The bottom line is that your AI client handles the complex API calls and data parsing, allowing you to manage advanced security operations using natural language only.

1. First, authenticate your connection by using the `login` tool to get a valid bearer token for StackHawk.
2. Next, ask your AI client to list applications (`list_applications`) or environments (`list_environments`) to scope out what needs scanning.
3. Finally, instruct the agent with specific commands—for example, 'Run a scan on Production and then triage any high-risk alerts'—to execute actions.
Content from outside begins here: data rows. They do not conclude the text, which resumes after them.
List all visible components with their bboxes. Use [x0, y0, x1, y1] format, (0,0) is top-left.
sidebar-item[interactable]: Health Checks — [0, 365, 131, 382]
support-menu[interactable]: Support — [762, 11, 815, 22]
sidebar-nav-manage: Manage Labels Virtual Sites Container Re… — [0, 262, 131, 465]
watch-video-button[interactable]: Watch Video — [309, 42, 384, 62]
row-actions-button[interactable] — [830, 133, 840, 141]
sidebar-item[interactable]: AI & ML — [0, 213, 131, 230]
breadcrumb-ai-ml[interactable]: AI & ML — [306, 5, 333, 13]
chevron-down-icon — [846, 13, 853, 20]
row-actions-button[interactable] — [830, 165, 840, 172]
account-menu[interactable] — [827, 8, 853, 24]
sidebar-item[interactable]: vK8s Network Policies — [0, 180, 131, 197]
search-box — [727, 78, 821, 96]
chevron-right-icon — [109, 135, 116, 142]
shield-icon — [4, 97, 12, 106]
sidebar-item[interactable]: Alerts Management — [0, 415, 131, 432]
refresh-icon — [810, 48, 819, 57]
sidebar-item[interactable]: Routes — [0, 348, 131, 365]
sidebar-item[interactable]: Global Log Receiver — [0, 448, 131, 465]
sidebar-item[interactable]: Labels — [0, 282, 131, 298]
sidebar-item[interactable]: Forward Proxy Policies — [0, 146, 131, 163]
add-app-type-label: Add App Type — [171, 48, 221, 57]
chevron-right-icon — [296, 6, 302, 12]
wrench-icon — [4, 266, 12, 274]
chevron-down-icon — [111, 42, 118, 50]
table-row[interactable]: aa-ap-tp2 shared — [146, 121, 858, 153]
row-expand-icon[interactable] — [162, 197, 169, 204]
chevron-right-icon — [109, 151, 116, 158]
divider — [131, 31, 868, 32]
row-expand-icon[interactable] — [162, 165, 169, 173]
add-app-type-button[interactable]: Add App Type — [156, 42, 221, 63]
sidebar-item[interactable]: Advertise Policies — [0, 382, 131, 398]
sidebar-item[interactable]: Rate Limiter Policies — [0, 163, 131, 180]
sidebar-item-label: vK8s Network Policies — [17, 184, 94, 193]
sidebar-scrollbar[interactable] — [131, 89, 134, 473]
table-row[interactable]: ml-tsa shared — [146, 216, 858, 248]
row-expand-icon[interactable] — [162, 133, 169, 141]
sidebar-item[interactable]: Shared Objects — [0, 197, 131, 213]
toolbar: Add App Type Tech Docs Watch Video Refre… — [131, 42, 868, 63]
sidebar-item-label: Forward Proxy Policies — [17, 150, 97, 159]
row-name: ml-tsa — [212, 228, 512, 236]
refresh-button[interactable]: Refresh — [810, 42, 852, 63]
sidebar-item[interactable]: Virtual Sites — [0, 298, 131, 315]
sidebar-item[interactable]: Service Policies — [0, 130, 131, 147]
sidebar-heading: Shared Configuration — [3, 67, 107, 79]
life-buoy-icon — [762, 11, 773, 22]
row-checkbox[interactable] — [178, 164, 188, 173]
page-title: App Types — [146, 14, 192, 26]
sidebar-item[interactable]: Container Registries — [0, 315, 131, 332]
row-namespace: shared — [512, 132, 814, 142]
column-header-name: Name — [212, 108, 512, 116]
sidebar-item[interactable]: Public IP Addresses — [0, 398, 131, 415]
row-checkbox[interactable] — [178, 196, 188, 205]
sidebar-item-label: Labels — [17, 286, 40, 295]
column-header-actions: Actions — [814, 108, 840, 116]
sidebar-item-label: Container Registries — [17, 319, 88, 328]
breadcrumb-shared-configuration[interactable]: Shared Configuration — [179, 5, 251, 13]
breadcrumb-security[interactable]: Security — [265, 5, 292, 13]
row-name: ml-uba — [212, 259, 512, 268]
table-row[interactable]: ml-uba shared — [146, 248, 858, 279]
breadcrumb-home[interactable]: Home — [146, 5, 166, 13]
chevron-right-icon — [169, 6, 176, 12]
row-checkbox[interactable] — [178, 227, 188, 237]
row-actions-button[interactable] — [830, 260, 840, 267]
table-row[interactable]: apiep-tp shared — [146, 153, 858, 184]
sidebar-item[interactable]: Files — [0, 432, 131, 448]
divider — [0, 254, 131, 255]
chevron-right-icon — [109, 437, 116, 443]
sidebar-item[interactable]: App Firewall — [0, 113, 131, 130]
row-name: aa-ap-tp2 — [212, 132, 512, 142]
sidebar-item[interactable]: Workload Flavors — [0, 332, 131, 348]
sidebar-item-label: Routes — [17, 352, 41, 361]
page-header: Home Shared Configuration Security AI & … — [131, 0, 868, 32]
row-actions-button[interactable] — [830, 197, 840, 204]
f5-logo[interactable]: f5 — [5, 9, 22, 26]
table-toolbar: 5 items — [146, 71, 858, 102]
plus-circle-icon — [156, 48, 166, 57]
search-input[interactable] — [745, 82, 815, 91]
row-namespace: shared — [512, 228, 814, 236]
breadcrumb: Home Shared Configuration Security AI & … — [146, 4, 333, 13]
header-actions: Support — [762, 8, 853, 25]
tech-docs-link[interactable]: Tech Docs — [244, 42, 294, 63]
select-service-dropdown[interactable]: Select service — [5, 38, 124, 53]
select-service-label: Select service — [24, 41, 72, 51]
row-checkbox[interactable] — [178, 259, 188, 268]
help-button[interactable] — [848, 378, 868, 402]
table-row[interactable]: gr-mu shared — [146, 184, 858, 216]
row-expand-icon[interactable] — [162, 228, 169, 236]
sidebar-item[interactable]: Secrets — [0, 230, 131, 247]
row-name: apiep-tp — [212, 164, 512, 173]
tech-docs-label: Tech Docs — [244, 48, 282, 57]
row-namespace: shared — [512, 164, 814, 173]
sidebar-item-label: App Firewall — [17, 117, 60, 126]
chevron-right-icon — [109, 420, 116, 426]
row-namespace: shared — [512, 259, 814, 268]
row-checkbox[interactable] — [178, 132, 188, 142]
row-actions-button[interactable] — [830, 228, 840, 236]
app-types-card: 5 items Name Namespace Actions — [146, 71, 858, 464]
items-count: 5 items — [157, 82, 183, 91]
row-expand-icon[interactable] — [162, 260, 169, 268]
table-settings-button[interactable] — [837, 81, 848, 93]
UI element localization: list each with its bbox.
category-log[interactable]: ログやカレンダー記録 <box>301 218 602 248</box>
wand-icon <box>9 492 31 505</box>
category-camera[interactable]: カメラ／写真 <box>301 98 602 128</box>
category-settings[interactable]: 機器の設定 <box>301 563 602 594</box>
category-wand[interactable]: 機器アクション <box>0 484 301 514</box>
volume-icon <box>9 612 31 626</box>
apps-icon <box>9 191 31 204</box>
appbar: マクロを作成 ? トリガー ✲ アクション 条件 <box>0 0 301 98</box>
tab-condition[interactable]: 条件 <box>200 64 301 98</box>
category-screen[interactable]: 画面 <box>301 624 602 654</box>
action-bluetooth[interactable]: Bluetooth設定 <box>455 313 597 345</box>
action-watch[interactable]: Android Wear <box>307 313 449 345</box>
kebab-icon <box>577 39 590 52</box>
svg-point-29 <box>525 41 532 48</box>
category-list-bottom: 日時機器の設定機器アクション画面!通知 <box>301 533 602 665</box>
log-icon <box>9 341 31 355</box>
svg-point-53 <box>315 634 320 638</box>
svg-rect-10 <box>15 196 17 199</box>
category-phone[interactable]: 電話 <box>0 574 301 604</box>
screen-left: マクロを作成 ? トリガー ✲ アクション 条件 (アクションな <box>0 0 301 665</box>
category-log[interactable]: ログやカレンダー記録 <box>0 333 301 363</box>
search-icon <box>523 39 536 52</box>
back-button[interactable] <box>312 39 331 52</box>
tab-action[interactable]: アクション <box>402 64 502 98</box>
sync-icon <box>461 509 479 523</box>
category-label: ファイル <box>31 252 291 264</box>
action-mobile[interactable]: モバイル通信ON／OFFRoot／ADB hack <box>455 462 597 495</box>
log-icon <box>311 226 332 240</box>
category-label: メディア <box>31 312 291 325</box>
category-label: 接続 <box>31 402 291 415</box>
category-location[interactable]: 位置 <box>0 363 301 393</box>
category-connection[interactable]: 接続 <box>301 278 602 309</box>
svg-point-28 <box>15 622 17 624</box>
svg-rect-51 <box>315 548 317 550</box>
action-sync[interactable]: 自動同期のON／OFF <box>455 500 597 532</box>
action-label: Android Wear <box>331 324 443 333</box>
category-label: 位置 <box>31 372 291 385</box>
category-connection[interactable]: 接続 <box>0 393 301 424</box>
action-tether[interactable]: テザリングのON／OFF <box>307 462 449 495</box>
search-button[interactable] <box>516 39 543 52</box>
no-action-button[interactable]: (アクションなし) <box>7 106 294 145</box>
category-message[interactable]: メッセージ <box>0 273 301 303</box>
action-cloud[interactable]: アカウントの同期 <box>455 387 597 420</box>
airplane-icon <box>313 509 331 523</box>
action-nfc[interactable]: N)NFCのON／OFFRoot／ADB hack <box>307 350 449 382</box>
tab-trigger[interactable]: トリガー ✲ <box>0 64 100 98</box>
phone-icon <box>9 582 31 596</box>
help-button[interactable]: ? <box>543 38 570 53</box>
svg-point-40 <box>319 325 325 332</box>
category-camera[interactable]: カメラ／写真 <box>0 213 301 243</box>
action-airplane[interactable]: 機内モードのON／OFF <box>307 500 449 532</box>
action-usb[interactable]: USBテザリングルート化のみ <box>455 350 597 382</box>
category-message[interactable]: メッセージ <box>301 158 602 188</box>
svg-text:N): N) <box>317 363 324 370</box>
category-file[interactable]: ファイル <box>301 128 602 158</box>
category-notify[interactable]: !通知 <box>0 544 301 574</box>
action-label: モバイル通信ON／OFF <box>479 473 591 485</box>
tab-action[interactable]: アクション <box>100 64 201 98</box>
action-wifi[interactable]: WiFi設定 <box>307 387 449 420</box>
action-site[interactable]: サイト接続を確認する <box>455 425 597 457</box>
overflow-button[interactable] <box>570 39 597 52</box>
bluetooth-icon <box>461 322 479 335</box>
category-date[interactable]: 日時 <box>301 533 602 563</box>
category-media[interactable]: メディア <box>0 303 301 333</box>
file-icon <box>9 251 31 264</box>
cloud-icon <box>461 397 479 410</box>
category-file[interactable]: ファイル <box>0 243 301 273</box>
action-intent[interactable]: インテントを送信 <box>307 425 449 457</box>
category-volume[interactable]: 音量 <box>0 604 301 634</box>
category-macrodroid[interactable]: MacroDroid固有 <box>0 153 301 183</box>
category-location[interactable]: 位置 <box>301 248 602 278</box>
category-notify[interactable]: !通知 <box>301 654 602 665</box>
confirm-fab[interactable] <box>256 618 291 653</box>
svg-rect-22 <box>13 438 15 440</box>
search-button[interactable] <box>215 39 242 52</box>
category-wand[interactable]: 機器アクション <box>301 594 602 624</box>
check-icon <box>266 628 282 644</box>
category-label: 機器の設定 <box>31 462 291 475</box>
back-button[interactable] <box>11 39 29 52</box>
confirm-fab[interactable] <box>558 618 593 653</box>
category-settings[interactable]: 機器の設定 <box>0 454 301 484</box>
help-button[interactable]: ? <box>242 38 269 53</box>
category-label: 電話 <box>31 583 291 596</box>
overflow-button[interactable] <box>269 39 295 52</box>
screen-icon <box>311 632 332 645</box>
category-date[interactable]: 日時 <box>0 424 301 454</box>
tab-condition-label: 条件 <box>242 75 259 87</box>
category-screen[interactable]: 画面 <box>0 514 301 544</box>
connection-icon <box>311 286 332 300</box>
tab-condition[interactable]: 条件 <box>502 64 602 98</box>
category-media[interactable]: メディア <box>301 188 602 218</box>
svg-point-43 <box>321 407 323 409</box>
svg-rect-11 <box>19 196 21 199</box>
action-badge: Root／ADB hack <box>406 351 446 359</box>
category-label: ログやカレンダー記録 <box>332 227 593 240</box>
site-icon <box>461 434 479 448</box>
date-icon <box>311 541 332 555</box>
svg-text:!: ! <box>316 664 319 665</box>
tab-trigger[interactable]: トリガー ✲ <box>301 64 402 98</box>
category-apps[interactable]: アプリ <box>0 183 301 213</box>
## Frequently Asked Questions

**How do I start a new scan using StackHawk MCP?**
You use the agent to call the `run_scan` tool, specifying which application and environment you want to audit. The system handles the initiation process for you.

**Can StackHawk MCP help me check my API token status?**
Yes, you can use `list_api_keys` to retrieve a list of all configured API keys for your organization, helping you audit which credentials are active and needed.

**What if I find an alert that is false positive? How do I handle it?**
You use the `triage_alert` tool. You simply tell the agent to review a specific vulnerability finding and change its status to 'false positive' or 'risk accepted'.

**How many applications can StackHawk MCP list?**
The `list_applications` tool retrieves all DAST applications registered in your organization, providing you with a complete inventory of monitored services.

**Is the data from get_scan_results always up to date?**
Yes. The results come directly from StackHawk’s live scan records, giving you detailed metadata and ensuring you're working with current information regarding a specific DAST run.